# What the exercise asks
Exact repetition, pictures omitted: give every record below again.

----------------

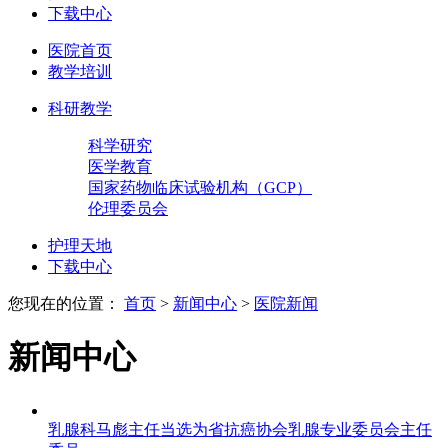
下载中心
医院首页
教学培训
科研教学
科学研究
医学教育
国家药物临床试验机构（GCP）
伦理委员会
护理天地
下载中心
您现在的位置：
首页
>
新闻中心
>
医院新闻
新闻中心
乳腺科马彪主任当选为省抗癌协会乳腺专业委员会主任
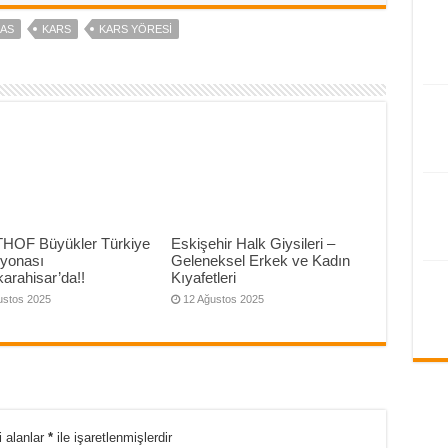
AS
KARS
KARS YÖRESI
THOF Büyükler Türkiye
Eskişehir Halk Giysileri –
yonası
Geleneksel Erkek ve Kadın
arahisar’da!!
Kıyafetleri
ustos 2025
12 Ağustos 2025
i alanlar
*
ile işaretlenmişlerdir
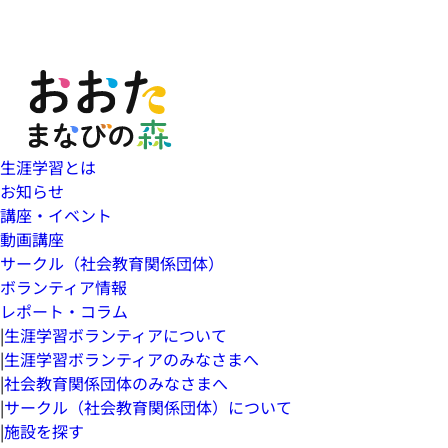
生涯学習とは
お知らせ
講座・イベント
動画講座
サークル（社会教育関係団体）
ボランティア情報
レポート・コラム
|
生涯学習ボランティアについて
|
生涯学習ボランティアのみなさまへ
|
社会教育関係団体のみなさまへ
|
サークル（社会教育関係団体）について
|
施設を探す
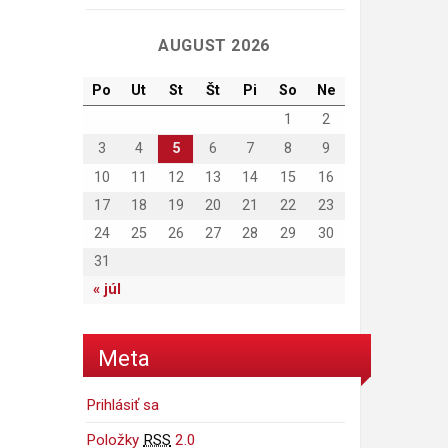
AUGUST 2026
Po
Ut
St
Št
Pi
So
Ne
1
2
3
4
5
6
7
8
9
10
11
12
13
14
15
16
17
18
19
20
21
22
23
24
25
26
27
28
29
30
31
« júl
Meta
Prihlásiť sa
Položky
RSS
2.0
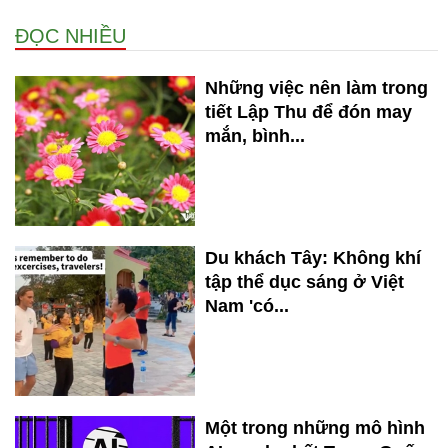
ĐỌC NHIỀU
Những việc nên làm trong
tiết Lập Thu để đón may
mắn, bình...
Du khách Tây: Không khí
tập thể dục sáng ở Việt
Nam 'có...
Một trong những mô hình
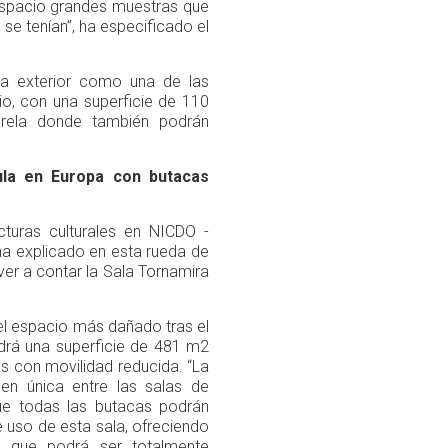
 espacio grandes muestras que
e tenían”, ha especificado el
aza exterior como una de las
io, con una superficie de 110
rela donde también podrán
ula en Europa con butacas
ucturas culturales en NICDO -
 ha explicado en esta rueda de
ver a contar la Sala Tornamira
e el espacio más dañado tras el
ndrá una superficie de 481 m2
 con movilidad reducida. “La
en única entre las salas de
ue todas las butacas podrán
e uso de esta sala, ofreciendo
o que podrá ser totalmente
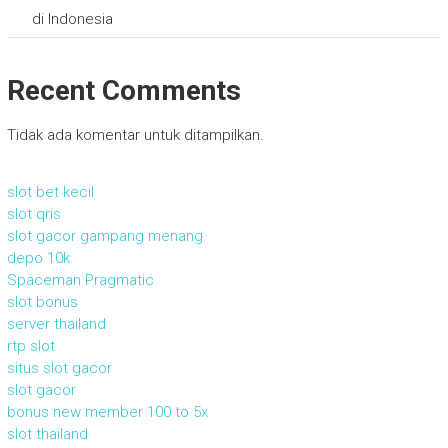
di Indonesia
Recent Comments
Tidak ada komentar untuk ditampilkan.
slot bet kecil
slot qris
slot gacor gampang menang
depo 10k
Spaceman Pragmatic
slot bonus
server thailand
rtp slot
situs slot gacor
slot gacor
bonus new member 100 to 5x
slot thailand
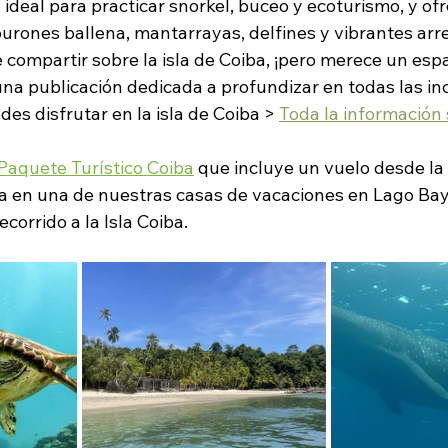
o ideal para practicar snorkel, buceo y ecoturismo, y ofr
urones ballena, mantarrayas, delfines y vibrantes arrec
ompartir sobre la isla de Coiba, ¡pero merece un espac
na publicación dedicada a profundizar en todas las inc
es disfrutar en la isla de Coiba >
Toda la información
Paquete Turístico Coiba
 que incluye un vuelo desde la
 en una de nuestras casas de vacaciones en Lago Bay,
ecorrido a la Isla Coiba.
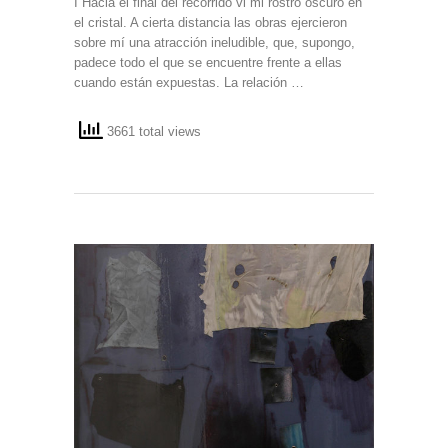
I Hacia el final del recorrido vi mi rostro oscuro en
el cristal. A cierta distancia las obras ejercieron
sobre mí una atracción ineludible, que, supongo,
padece todo el que se encuentre frente a ellas
cuando están expuestas. La relación …
3661 total views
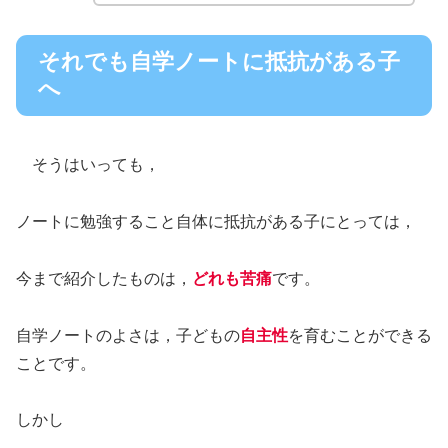
それでも自学ノートに抵抗がある子
へ
そうはいっても，
ノートに勉強すること自体に抵抗がある子にとっては，
今まで紹介したものは，
どれも苦痛
です。
自学ノートのよさは，子どもの
自主性
を育むことができる
ことです。
しかし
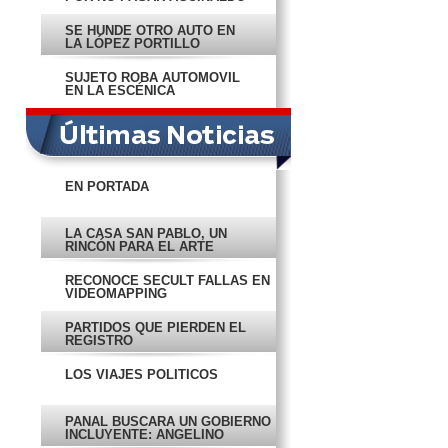
SE HUNDE OTRO AUTO EN
LA LÓPEZ PORTILLO
SUJETO ROBA AUTOMÓVIL
EN LA ESCÉNICA
EN PORTADA
LA CASA SAN PABLO, UN
RINCÓN PARA EL ARTE
RECONOCE SECULT FALLAS EN
VIDEOMAPPING
PARTIDOS QUE PIERDEN EL
REGISTRO
LOS VIAJES POLÍTICOS
PANAL BUSCARÁ UN GOBIERNO
INCLUYENTE: ANGELINO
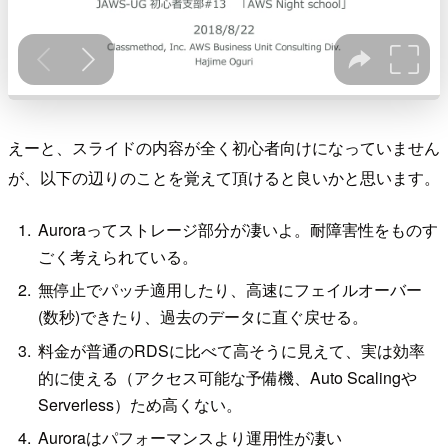
えーと、スライドの内容が全く初心者向けになっていません
が、以下の辺りのことを覚えて頂けると良いかと思います。
Auroraってストレージ部分が凄いよ。耐障害性をものす
ごく考えられている。
無停止でパッチ適用したり、高速にフェイルオーバー
(数秒)できたり、過去のデータに直ぐ戻せる。
料金が普通のRDSに比べて高そうに見えて、実は効率
的に使える（アクセス可能な予備機、Auto Scalingや
Serverless）ため高くない。
Auroraはパフォーマンスより運用性が凄い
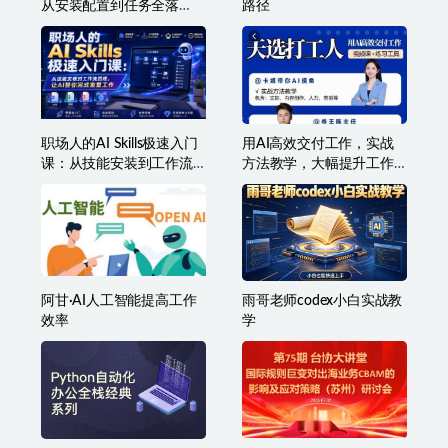
从安装配置到任务全落
路‬径
地，办公自动化・AI作
图・技能拓展全流程入门
课
职场人的AI Skills极速入门
用AI高效交付工作，实战
课：从技能安装到工作流
方法教学，大幅提升工作
搭建，让AI替你完成重复
效率
工作
阿甘·AI人工智能提高工作
雨哥老师codex小白实战教
效率
学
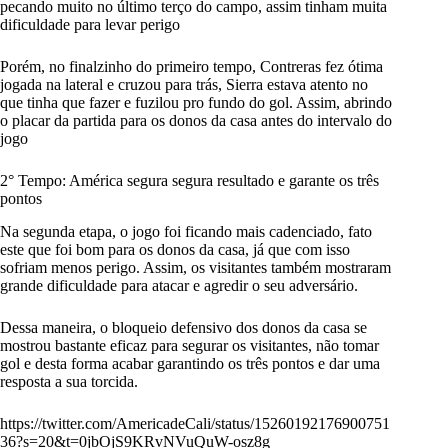
pecando muito no último terço do campo, assim tinham muita
dificuldade para levar perigo
Porém, no finalzinho do primeiro tempo, Contreras fez ótima
jogada na lateral e cruzou para trás, Sierra estava atento no
que tinha que fazer e fuzilou pro fundo do gol. Assim, abrindo
o placar da partida para os donos da casa antes do intervalo do
jogo
2° Tempo: América segura segura resultado e garante os três
pontos
Na segunda etapa, o jogo foi ficando mais cadenciado, fato
este que foi bom para os donos da casa, já que com isso
sofriam menos perigo. Assim, os visitantes também mostraram
grande dificuldade para atacar e agredir o seu adversário.
Dessa maneira, o bloqueio defensivo dos donos da casa se
mostrou bastante eficaz para segurar os visitantes, não tomar
gol e desta forma acabar garantindo os três pontos e dar uma
resposta a sua torcida.
https://twitter.com/AmericadeCali/status/15260192176900751
36?s=20&t=0jbOjS9KRvNVuQuW-osz8g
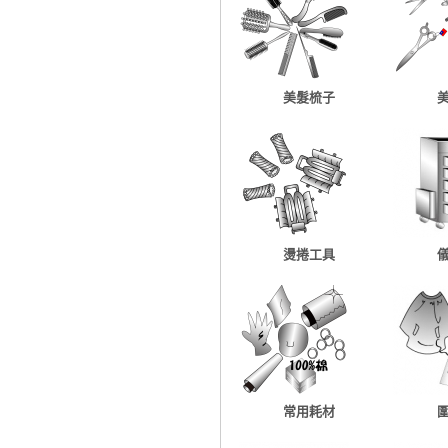
美髮梳子
燙捲工具
常用耗材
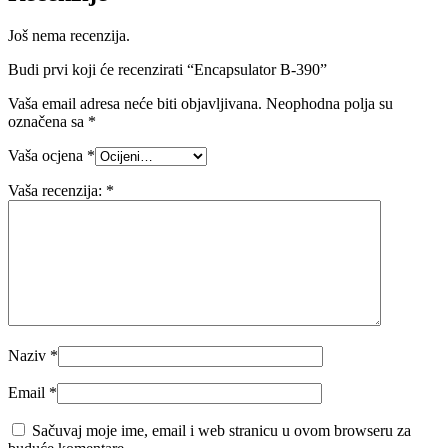
Još nema recenzija.
Budi prvi koji će recenzirati “Encapsulator B-390”
Vaša email adresa neće biti objavljivana.
Neophodna polja su
označena sa
*
Vaša ocjena
*
Vaša recenzija:
*
Naziv
*
Email
*
Sačuvaj moje ime, email i web stranicu u ovom browseru za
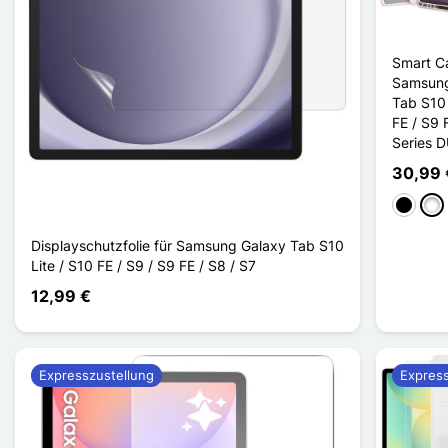
Smart C
Samsung
Tab S10 
FE / S9
Series 
30,99 
Schwar
Ros
Displayschutzfolie für Samsung Galaxy Tab S10
Lite / S10 FE / S9 / S9 FE / S8 / S7
12,99 €
Expresszustellung
Express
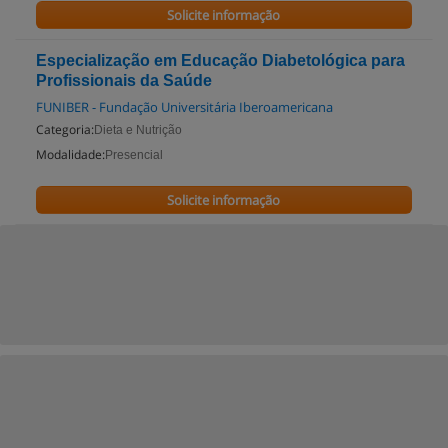
Solicite informação
Especialização em Educação Diabetológica para
Profissionais da Saúde
FUNIBER - Fundação Universitária Iberoamericana
Categoria:
Dieta e Nutrição
Modalidade:
Presencial
Solicite informação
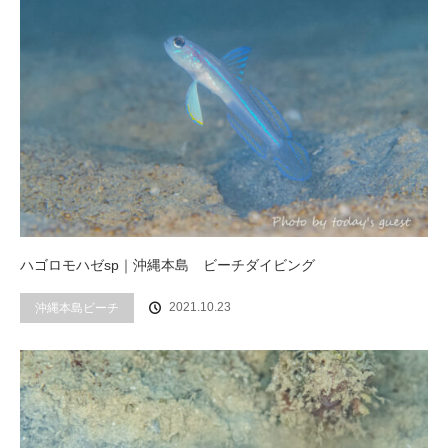
ハゴロモハゼsp｜沖縄本島 ビーチダイビング
2021.10.23
沖縄本島ビーチ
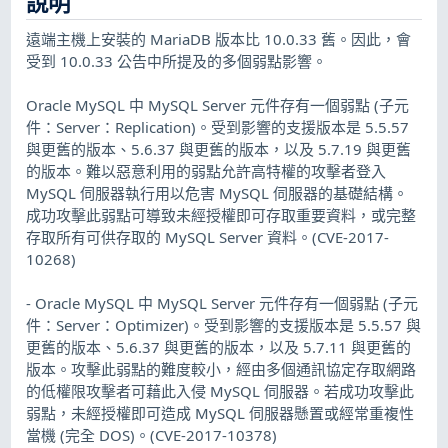
說明
遠端主機上安裝的 MariaDB 版本比 10.0.33 舊。因此，會
受到 10.0.33 公告中所提及的多個弱點影響。
Oracle MySQL 中 MySQL Server 元件存有一個弱點 (子元
件：Server：Replication)。受到影響的支援版本是 5.5.57
與更舊的版本、5.6.37 與更舊的版本，以及 5.7.19 與更舊
的版本。難以惡意利用的弱點允許高特權的攻擊者登入
MySQL 伺服器執行用以危害 MySQL 伺服器的基礎結構。
成功攻擊此弱點可導致未經授權即可存取重要資料，或完整
存取所有可供存取的 MySQL Server 資料。(CVE-2017-
10268)
- Oracle MySQL 中 MySQL Server 元件存有一個弱點 (子元
件：Server：Optimizer)。受到影響的支援版本是 5.5.57 與
更舊的版本、5.6.37 與更舊的版本，以及 5.7.11 與更舊的
版本。攻擊此弱點的難度較小，經由多個通訊協定存取網路
的低權限攻擊者可藉此入侵 MySQL 伺服器。若成功攻擊此
弱點，未經授權即可造成 MySQL 伺服器懸置或經常重複性
當機 (完全 DOS)。(CVE-2017-10378)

----------------

# Answer box
下载中心
医院首页
教学培训
科研教学
科学研究
医学教育
国家药物临床试验机构（GCP）
伦理委员会
护理天地
下载中心
您现在的位置：
首页
>
新闻中心
>
医院新闻
新闻中心
乳腺科马彪主任当选为省抗癌协会乳腺专业委员会主任
AS
KARS
KARS YÖRESI
THOF Büyükler Türkiye
Eskişehir Halk Giysileri –
yonası
Geleneksel Erkek ve Kadın
arahisar’da!!
Kıyafetleri
ustos 2025
12 Ağustos 2025
i alanlar
*
ile işaretlenmişlerdir
生涯学習とは
お知らせ
講座・イベント
動画講座
サークル（社会教育関係団体）
ボランティア情報
レポート・コラム
|
生涯学習ボランティアについて
|
生涯学習ボランティアのみなさまへ
|
社会教育関係団体のみなさまへ
|
サークル（社会教育関係団体）について
|
施設を探す
AUGUST 2026
Po
Ut
St
Št
Pi
So
Ne
1
2
3
4
5
6
7
8
9
10
11
12
13
14
15
16
17
18
19
20
21
22
23
24
25
26
27
28
29
30
31
« júl
Meta
Prihlásiť sa
Položky
RSS
2.0
ĐỌC NHIỀU
Những việc nên làm trong
tiết Lập Thu để đón may
mắn, bình...
Du khách Tây: Không khí
tập thể dục sáng ở Việt
Nam 'có...
Một trong những mô hình
 espacio grandes muestras que
e tenían”, ha especificado el
aza exterior como una de las
io, con una superficie de 110
rela donde también podrán
ula en Europa con butacas
ucturas culturales en NICDO -
 ha explicado en esta rueda de
ver a contar la Sala Tornamira
e el espacio más dañado tras el
ndrá una superficie de 481 m2
 con movilidad reducida. “La
en única entre las salas de
ue todas las butacas podrán
e uso de esta sala, ofreciendo
o que podrá ser totalmente
di Indonesia
Recent Comments
Tidak ada komentar untuk ditampilkan.
slot bet kecil
slot qris
slot gacor gampang menang
depo 10k
Spaceman Pragmatic
slot bonus
server thailand
rtp slot
situs slot gacor
slot gacor
bonus new member 100 to 5x
slot thailand
o ideal para practicar snorkel, buceo y ecoturismo, y ofr
urones ballena, mantarrayas, delfines y vibrantes arrec
ompartir sobre la isla de Coiba, ¡pero merece un espac
na publicación dedicada a profundizar en todas las inc
es disfrutar en la isla de Coiba >
Toda la información
Paquete Turístico Coiba
 que incluye un vuelo desde la
 en una de nuestras casas de vacaciones en Lago Bay,
ecorrido a la Isla Coiba.
I Hacia el final del recorrido vi mi rostro oscuro en
el cristal. A cierta distancia las obras ejercieron
sobre mí una atracción ineludible, que, supongo,
padece todo el que se encuentre frente a ellas
cuando están expuestas. La relación …
3661 total views
それでも自学ノートに抵抗がある子
へ
そうはいっても，
ノートに勉強すること自体に抵抗がある子にとっては，
今まで紹介したものは，
どれも苦痛
です。
自学ノートのよさは，子どもの
自主性
を育むことができる
ことです。
しかし
SE HUNDE OTRO AUTO EN
LA LÓPEZ PORTILLO
SUJETO ROBA AUTOMÓVIL
EN LA ESCÉNICA
EN PORTADA
LA CASA SAN PABLO, UN
RINCÓN PARA EL ARTE
RECONOCE SECULT FALLAS EN
VIDEOMAPPING
PARTIDOS QUE PIERDEN EL
REGISTRO
LOS VIAJES POLÍTICOS
PANAL BUSCARÁ UN GOBIERNO
INCLUYENTE: ANGELINO
えーと、スライドの内容が全く初心者向けになっていません
が、以下の辺りのことを覚えて頂けると良いかと思います。
Auroraってストレージ部分が凄いよ。耐障害性をものす
ごく考えられている。
無停止でパッチ適用したり、高速にフェイルオーバー
(数秒)できたり、過去のデータに直ぐ戻せる。
料金が普通のRDSに比べて高そうに見えて、実は効率
的に使える（アクセス可能な予備機、Auto Scalingや
Serverless）ため高くない。
Auroraはパフォーマンスより運用性が凄い
从安装配置到任务全落
路‬径
地，办公自动化・AI作
图・技能拓展全流程入门
课
职场人的AI Skills极速入门
用AI高效交付工作，实战
课：从技能安装到工作流
方法教学，大幅提升工作
搭建，让AI替你完成重复
效率
工作
阿甘·AI人工智能提高工作
雨哥老师codex小白实战教
效率
学
pecando muito no último terço do campo, assim tinham muita
dificuldade para levar perigo
Porém, no finalzinho do primeiro tempo, Contreras fez ótima
jogada na lateral e cruzou para trás, Sierra estava atento no
que tinha que fazer e fuzilou pro fundo do gol. Assim, abrindo
o placar da partida para os donos da casa antes do intervalo do
jogo
2° Tempo: América segura segura resultado e garante os três
pontos
Na segunda etapa, o jogo foi ficando mais cadenciado, fato
este que foi bom para os donos da casa, já que com isso
sofriam menos perigo. Assim, os visitantes também mostraram
grande dificuldade para atacar e agredir o seu adversário.
Dessa maneira, o bloqueio defensivo dos donos da casa se
mostrou bastante eficaz para segurar os visitantes, não tomar
gol e desta forma acabar garantindo os três pontos e dar uma
resposta a sua torcida.
https://twitter.com/AmericadeCali/status/15260192176900751
36?s=20&t=0jbOjS9KRvNVuQuW-osz8g
美髮梳子
燙捲工具
常用耗材
Još nema recenzija.
Budi prvi koji će recenzirati “Encapsulator B-390”
Vaša email adresa neće biti objavljivana.
Neophodna polja su
označena sa
*
Vaša ocjena
*
Vaša recenzija:
*
Naziv
*
Email
*
Sačuvaj moje ime, email i web stranicu u ovom browseru za
Smart C
Samsung
Tab S10 
FE / S9
Series 
30,99 
Schwar
Ros
Displayschutzfolie für Samsung Galaxy Tab S10
Lite / S10 FE / S9 / S9 FE / S8 / S7
12,99 €
Expresszustellung
Express
Solicite informação
Especialização em Educação Diabetológica para
Profissionais da Saúde
FUNIBER - Fundação Universitária Iberoamericana
Categoria:
Dieta e Nutrição
Modalidade:
Presencial
Solicite informação
ハゴロモハゼsp｜沖縄本島 ビーチダイビング
2021.10.23
沖縄本島ビーチ
說明
遠端主機上安裝的 MariaDB 版本比 10.0.33 舊。因此，會
受到 10.0.33 公告中所提及的多個弱點影響。
Oracle MySQL 中 MySQL Server 元件存有一個弱點 (子元
件：Server：Replication)。受到影響的支援版本是 5.5.57
與更舊的版本、5.6.37 與更舊的版本，以及 5.7.19 與更舊
的版本。難以惡意利用的弱點允許高特權的攻擊者登入
MySQL 伺服器執行用以危害 MySQL 伺服器的基礎結構。
成功攻擊此弱點可導致未經授權即可存取重要資料，或完整
存取所有可供存取的 MySQL Server 資料。(CVE-2017-
10268)
- Oracle MySQL 中 MySQL Server 元件存有一個弱點 (子元
件：Server：Optimizer)。受到影響的支援版本是 5.5.57 與
更舊的版本、5.6.37 與更舊的版本，以及 5.7.11 與更舊的
版本。攻擊此弱點的難度較小，經由多個通訊協定存取網路
的低權限攻擊者可藉此入侵 MySQL 伺服器。若成功攻擊此
弱點，未經授權即可造成 MySQL 伺服器懸置或經常重複性
當機 (完全 DOS)。(CVE-2017-10378)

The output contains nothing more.